ALD NbN films achieve wafer-scale uniformity for 4-30 nm thickness.

Resonators exhibit high quality factors suitable for detector multiplexing.

Critical temperature and quality factor depend on ALD process parameters.

Abstract

Niobium nitride (NbN) is a useful material for fabricating detectors because of its high critical temperature and relatively high kinetic inductance. In particular, NbN can be used to fabricate nanowire detectors and mm-wave transmission lines. When deposited, NbN is usually sputtered, leaving room for concern about uniformity at small thicknesses. We present atomic layer deposition niobium nitride (ALD NbN) as an alternative technique that allows for precision control of deposition parameters such as film thickness, stage temperature, and nitrogen flow. Atomic-scale control over film thickness admits wafer-scale uniformity for films 4-30 nm thick; control over deposition temperature gives rise to growth rate changes, which can be used to optimize film thickness and critical temperature.

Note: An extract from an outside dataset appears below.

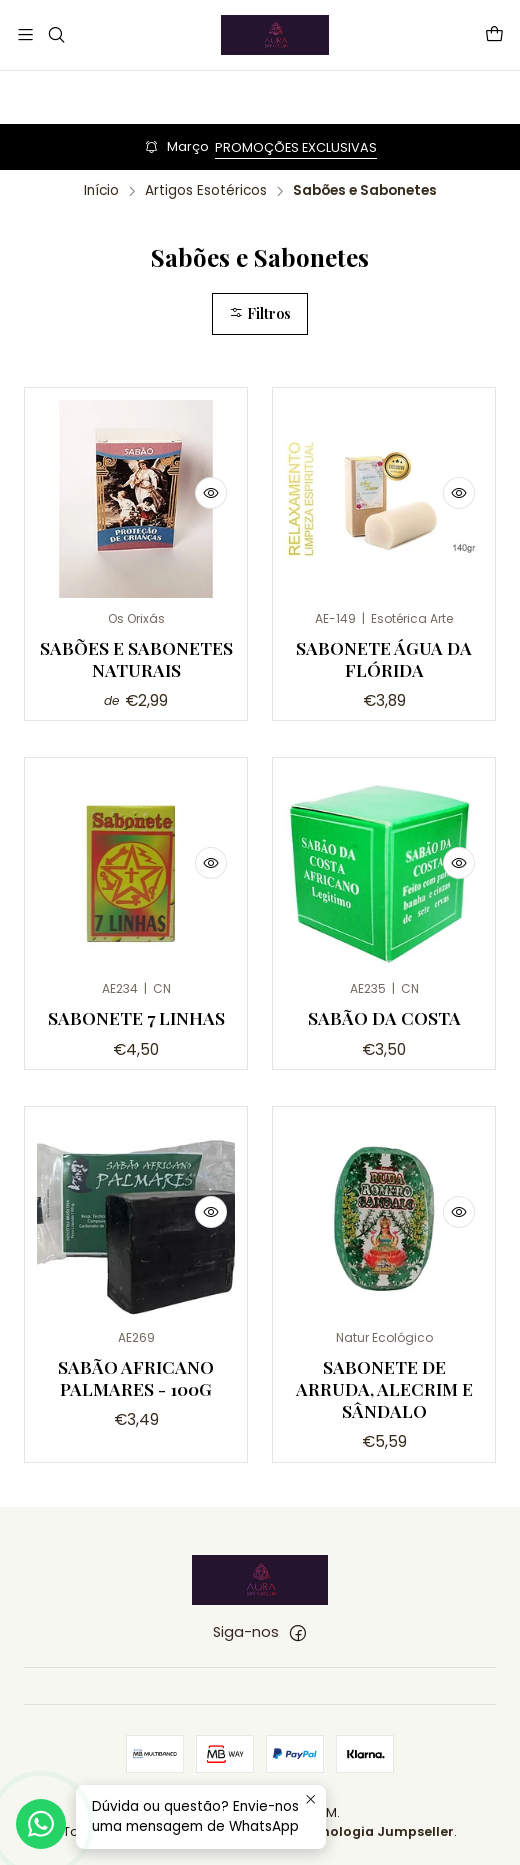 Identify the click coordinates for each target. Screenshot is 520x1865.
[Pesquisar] (55, 34)
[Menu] (25, 34)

In order to characterize ALD NbN in the radio-frequency regime, we construct single-layer microwave resonators and test their performance as a function of stage temperature and input power. ALD processes can admit high resonator quality factors, which in turn increase detector multiplexing capabilities. We present measurements of the critical temperature and internal quality factor of ALD NbN resonators under the variation of ALD parameters.